_YOUR TASK_: Examine each line of the data, and copy the ones containing "werden".

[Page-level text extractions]
-- Opening Marker --

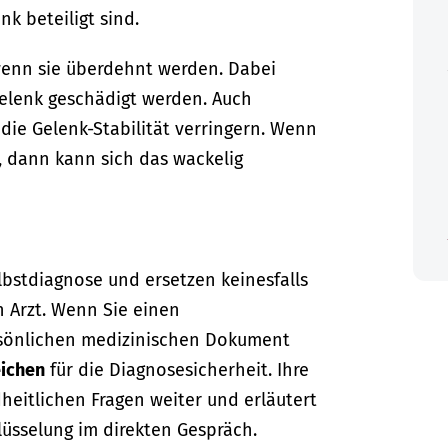
k beteiligt sind.
wenn sie überdehnt werden. Dabei
elenk geschädigt werden. Auch
ie Gelenk-Stabilität verringern. Wenn
, dann kann sich das wackelig
lbstdiagnose und ersetzen keinesfalls
n Arzt. Wenn Sie einen
sönlichen medizinischen Dokument
ichen
für die Diagnosesicherheit. Ihre
dheitlichen Fragen weiter und erläutert
lüsselung im direkten Gespräch.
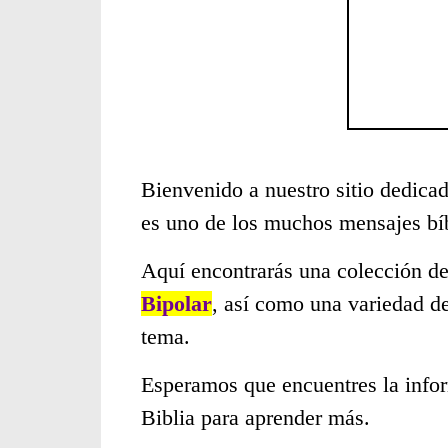
Bienvenido a nuestro sitio dedicad
es uno de los muchos mensajes bí
Aquí encontrarás una colección de
Bipolar
, así como una variedad de
tema.
Esperamos que encuentres la infor
Biblia para aprender más.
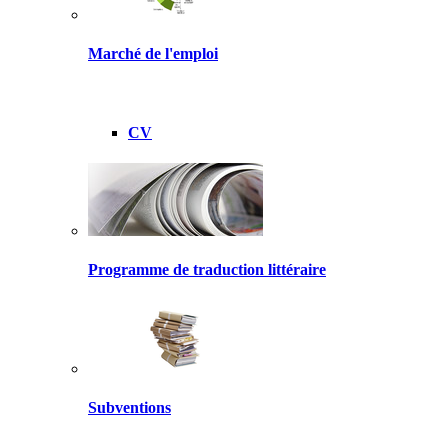
Marché de l'emploi
CV
Programme de traduction littéraire
Subventions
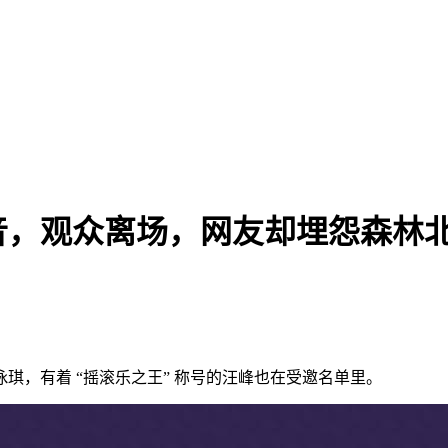
音，观众离场，网友却埋怨森林
琪，有着 “摇滚乐之王” 称号的汪峰也在受邀名单里。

-- Closing Marker --

_RESULT OF THIS TASK_:
wenn sie überdehnt werden. Dabei
elenk geschädigt werden. Auch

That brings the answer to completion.